# Mismatch sheen with Aura matte touch up?



## Matthewt1970 (Sep 16, 2008)

Your best results will be to use a cigar roller for touchups unless you have flat paint.


----------



## motifone (May 21, 2012)

Thanks. It was an Aura flat paint. Would a sponge brush work better than bristle brush, or does that have no effect on the touch up.


----------



## user1007 (Sep 23, 2009)

If the sheen on the paint you are using is a higher sheen than the flat or matte on the wall, there is not much you can do to dull it. You may have to paint the entire wall. 

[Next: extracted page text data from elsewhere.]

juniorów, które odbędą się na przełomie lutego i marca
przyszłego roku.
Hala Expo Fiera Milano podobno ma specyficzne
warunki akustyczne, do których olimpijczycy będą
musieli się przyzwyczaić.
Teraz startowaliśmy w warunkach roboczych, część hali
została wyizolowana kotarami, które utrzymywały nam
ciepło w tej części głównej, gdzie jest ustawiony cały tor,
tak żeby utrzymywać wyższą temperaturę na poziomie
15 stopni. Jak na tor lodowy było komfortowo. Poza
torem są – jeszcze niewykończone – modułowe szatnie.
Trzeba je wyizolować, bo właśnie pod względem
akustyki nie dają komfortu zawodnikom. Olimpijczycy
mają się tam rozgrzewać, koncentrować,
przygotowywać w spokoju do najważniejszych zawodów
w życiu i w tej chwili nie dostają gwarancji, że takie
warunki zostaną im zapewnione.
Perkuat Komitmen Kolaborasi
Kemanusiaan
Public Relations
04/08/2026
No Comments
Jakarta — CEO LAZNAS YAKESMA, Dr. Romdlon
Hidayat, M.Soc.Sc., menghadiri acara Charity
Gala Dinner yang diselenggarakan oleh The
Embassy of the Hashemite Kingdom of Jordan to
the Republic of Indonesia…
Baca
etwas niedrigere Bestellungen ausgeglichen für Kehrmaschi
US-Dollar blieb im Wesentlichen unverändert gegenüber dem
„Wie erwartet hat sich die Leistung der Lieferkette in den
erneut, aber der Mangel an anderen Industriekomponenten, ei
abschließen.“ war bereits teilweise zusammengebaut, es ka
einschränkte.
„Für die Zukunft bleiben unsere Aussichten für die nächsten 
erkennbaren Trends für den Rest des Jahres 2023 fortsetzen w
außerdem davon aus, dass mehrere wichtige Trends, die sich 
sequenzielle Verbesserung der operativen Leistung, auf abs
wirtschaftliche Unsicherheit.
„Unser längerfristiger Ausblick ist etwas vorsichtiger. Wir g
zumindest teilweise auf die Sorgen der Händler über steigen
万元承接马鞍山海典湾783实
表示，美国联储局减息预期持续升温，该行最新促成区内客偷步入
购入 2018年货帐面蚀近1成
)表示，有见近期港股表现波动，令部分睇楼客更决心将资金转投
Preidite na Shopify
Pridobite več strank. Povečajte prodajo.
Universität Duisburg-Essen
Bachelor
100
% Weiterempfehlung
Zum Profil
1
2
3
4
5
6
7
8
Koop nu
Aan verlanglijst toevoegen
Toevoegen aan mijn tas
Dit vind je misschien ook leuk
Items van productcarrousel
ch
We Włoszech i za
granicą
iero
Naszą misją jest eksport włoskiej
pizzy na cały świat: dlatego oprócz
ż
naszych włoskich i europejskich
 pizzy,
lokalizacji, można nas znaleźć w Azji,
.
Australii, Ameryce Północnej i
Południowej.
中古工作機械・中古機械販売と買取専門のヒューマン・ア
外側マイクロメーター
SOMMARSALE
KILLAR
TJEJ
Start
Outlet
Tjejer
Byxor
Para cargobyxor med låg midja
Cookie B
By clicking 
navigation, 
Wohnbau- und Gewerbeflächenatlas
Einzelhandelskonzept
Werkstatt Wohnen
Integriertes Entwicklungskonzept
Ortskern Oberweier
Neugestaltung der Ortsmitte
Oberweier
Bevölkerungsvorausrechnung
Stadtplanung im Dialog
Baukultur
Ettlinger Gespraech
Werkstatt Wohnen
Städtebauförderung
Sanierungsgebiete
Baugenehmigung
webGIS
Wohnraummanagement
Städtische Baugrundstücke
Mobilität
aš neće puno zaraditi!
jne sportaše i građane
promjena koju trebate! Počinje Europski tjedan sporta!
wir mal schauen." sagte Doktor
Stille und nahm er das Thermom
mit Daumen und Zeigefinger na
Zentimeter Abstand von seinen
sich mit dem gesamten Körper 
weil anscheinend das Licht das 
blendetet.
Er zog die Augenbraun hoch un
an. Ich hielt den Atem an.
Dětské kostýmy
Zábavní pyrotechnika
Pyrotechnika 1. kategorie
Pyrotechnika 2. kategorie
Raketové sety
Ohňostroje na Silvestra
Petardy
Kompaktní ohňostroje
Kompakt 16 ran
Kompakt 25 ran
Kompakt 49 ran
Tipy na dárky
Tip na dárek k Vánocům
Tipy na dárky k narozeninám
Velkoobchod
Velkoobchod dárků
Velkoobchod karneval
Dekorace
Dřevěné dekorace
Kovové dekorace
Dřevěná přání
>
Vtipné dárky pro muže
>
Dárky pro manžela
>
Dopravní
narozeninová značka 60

Higher sheen paints do take 30 days to cure so you could try waiting it out if it is close.


----------



## Brushjockey (Mar 8, 2011)

Aura doesn't have a flat- it has a matte- which in reality is a lower sheen eggshell. 
What you have is called flashing. There are ways to do touch ups to minimize it, but in a critical light it is always hard. Even with Aura which touches up as good as any lo sheened eggshell. 
Matt said use a mini roller. Forget the foam or any brush. You want to recreate the same look as what you are going over. If it was rolled, you need to roll it. And probably feather it out to nothing. 
This is a learned skill, not easily transferred by internet forum. 

And where they spot primed before painting became more sealed than the surrounding paint. I suspect the original paint was a flat. So then when they put the full coat over it, it had an area that was more sealed. 
Usually 2 full coats will correct this, so if they only put one one, that 's why you see it.


----------



## motifone (May 21, 2012)

Thanks for the great info. You are correct, it is Aura matte (not flat). First off, I'll wait a few days to see if it further cures. Should that not yield results, I'll try the mini-roller.

It could be that the angle of this wall + light is going to be too unforgiving.


----------



## jsheridan (Jan 30, 2011)

Motifone, as the current finish on the wall ages it loses sheen and color intensity, but the stuff in the can doesn't. Admittedly, and surprisingly, a year and half is not a real lot of time for Aura to fade, but we don't know how much sunlight it gets. I agree with the others to allow it more time to "settle" down, but that's a long time between painting and touch-up, even for Aura. Personally, I would just roll the whole wall or live with the touch-up you currently have. In the time you spend screwing around with different tools/techniqes, with no guarantee of acceptable results, you'd have the wall re-rolled with an acceptable result, be done with it, and on to your next project.


----------



## motifone (May 21, 2012)

Hi All

I really appreciate the time you have all taken to give your thoughts. Everything you are all saying makes sense. It's perfectly understandable that with time the original paint could have faded some, to the point that new applications of the original paint won't match. In tandem, the paint in the can may have undergone changes that also lessens the chance of an exact match. I guess with previously touch ups I've done around the house -- including this very room and wall -- I've always gotten very good color and sheen results. It was only a couple of weeks ago I touched up nicks and such on all four walls of this room, and no problems. But it could just be this problematic touch up is on an area of the wall + my viewing angle + light that is just unforgiving. And most of my other successful touch ups were also tiny dings or small scuffs. With this problematic touch up, I was trying to paint over a light pencil line I put on the wall -- a straight edge touch-up, even feathered, is going to be harder to hide. Should have listened to my wife not to draw the pencil line  But alas, I was overly confident in the Aura, based on past touch ups.

I'll probably just leave it. If it really nags at me, I can just maybe I'll just move the artwork I was hanging up on the wall to cover it. Hah! I was curious if putting down a bit of the original wall paint (contractor's flat white) to reset the surface and then paint over that, if that would work. But if the wall itself has faded, then that's not the issue.


----------



## motifone (May 21, 2012)

Image


----------



## jsheridan (Jan 30, 2011)

"_But it could just be this problematic touch up is on an area of the wall + my viewing angle + light that is just unforgiving_." 

Bingo. It's all about the light. 
A light pencil mark should have wiped of Aura Matte.


----------



## pucks101 (Apr 20, 2012)

If you have enough leftover paint, try doing a little bigger of an area ad feather it in. I find it's pretty rare to touch up small spots and not see them once the original paint job is cured. A wider area, and/or if you can find a place to break the line (like furniture, or behind a picture, etc.) and your eyes may not be automatically drawn to the difference in sheen.


----------